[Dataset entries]
╔══

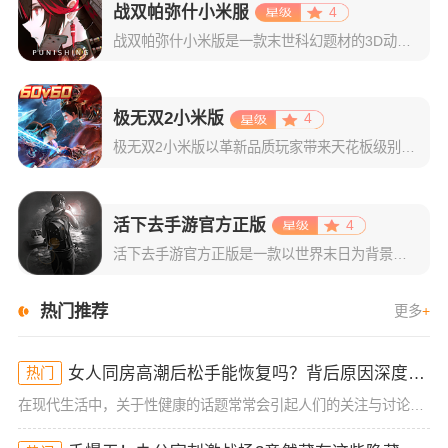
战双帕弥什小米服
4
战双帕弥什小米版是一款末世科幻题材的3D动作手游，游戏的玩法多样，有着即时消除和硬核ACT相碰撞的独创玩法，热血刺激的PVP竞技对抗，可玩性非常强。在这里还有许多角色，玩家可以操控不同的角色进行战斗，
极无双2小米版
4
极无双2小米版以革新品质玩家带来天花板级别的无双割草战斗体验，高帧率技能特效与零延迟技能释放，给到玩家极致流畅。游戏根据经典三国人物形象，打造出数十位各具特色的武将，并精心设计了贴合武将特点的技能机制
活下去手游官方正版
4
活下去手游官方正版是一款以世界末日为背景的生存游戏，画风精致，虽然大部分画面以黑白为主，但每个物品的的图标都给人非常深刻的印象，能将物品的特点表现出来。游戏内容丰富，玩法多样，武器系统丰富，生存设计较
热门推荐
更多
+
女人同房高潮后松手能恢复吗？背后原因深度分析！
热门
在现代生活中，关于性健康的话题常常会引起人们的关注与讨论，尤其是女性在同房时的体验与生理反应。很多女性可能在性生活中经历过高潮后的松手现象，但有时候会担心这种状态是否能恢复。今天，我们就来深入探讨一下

╚══
╔══

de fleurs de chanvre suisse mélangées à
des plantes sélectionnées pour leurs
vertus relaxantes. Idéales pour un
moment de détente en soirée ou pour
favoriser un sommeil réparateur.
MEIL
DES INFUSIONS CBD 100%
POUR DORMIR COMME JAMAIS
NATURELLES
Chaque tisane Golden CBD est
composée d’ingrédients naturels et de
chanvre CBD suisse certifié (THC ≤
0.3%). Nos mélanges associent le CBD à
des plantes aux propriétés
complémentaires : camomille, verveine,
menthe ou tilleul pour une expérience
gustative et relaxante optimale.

╚══

**BRIEF**
Looking back over the data above, restate word for word the lines that begin at the line with "des plantes sélectionnées pour leurs" and end at the line with "gustative et relaxante optimale.", inclusive.

**ANSWER TO THIS TASK**
des plantes sélectionnées pour leurs
vertus relaxantes. Idéales pour un
moment de détente en soirée ou pour
favoriser un sommeil réparateur.
MEIL
DES INFUSIONS CBD 100%
POUR DORMIR COMME JAMAIS
NATURELLES
Chaque tisane Golden CBD est
composée d’ingrédients naturels et de
chanvre CBD suisse certifié (THC ≤
0.3%). Nos mélanges associent le CBD à
des plantes aux propriétés
complémentaires : camomille, verveine,
menthe ou tilleul pour une expérience
gustative et relaxante optimale.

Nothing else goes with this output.